= Lai Choi San =

20th-century Chinese pirate

Lai Choi San (meaning Mountain of Wealth) was a Chinese pirate active in the 1920s and 1930s. Her historicity, or at the very least the historicity of most of what is known of her, is disputed since the main source on her life is the 1931 report I Sailed with Pirates by Aleko Lilius, a journalist of dubious repute.

== Historicity ==
The primary source on Lai Choi San is the report I sailed with Chinese pirates (1931) by Aleko Lilius. Although Lilius's account of Lai Choi San is not a wholly unlikely tale, Lilius is considered a journalist of dubious repute. He self-described himself as being from various different countries and was arrested on fraud charges in both the Philippines and Singapore. I sailed with Chinese pirates includes photographs of women on ships, but there is no evidence beyond Lilius's word that the subjects of the photographs were pirates.

There is another source that mentions Lai Choi San, at least indicating that she was a real figure; a report by a war journalist during the Sino-Japanese War that mentions the sinking of a pirate fleet and that its captain, Lai Choi San, had chosen to go down with her ships. This account is, however, not without controversy either; according to Ulrike Klausmann in the book Women Pirates and the Politics of the Jolly Roger (1997), some other sources indicate that Lai Choi San was captured and sentenced to life in prison by the international coast guard in 1939.

==Career==
According to Lilius, Lai Choi San was the only daughter born into a family with four sons. Her father employed her as a servant-girl during his expeditions at sea and eventually joined a pirate gang.

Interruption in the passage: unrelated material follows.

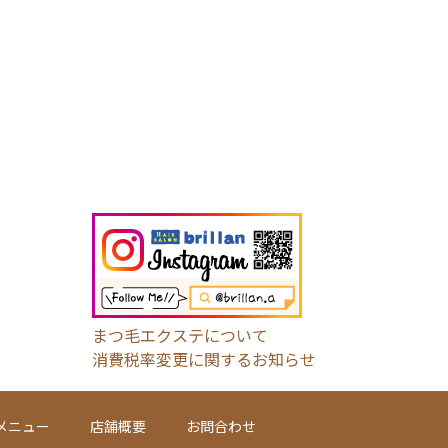
まつ毛エクステについて
消費税率変更に関するお知らせ
メニュー
店舗概要
お問合わせ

Her father moved up through the ranks and after some time became captain himself, commanding seven junks. After Lai Choi San's father died, she took command of the fleet and added five further junks, bringing the total number of ships under her command to twelve. Lilius describes her as intelligent, attractive, ruthless and cruel. He is believed to have emphasized her physical appearance for the sake of making her an interesting subject for his report.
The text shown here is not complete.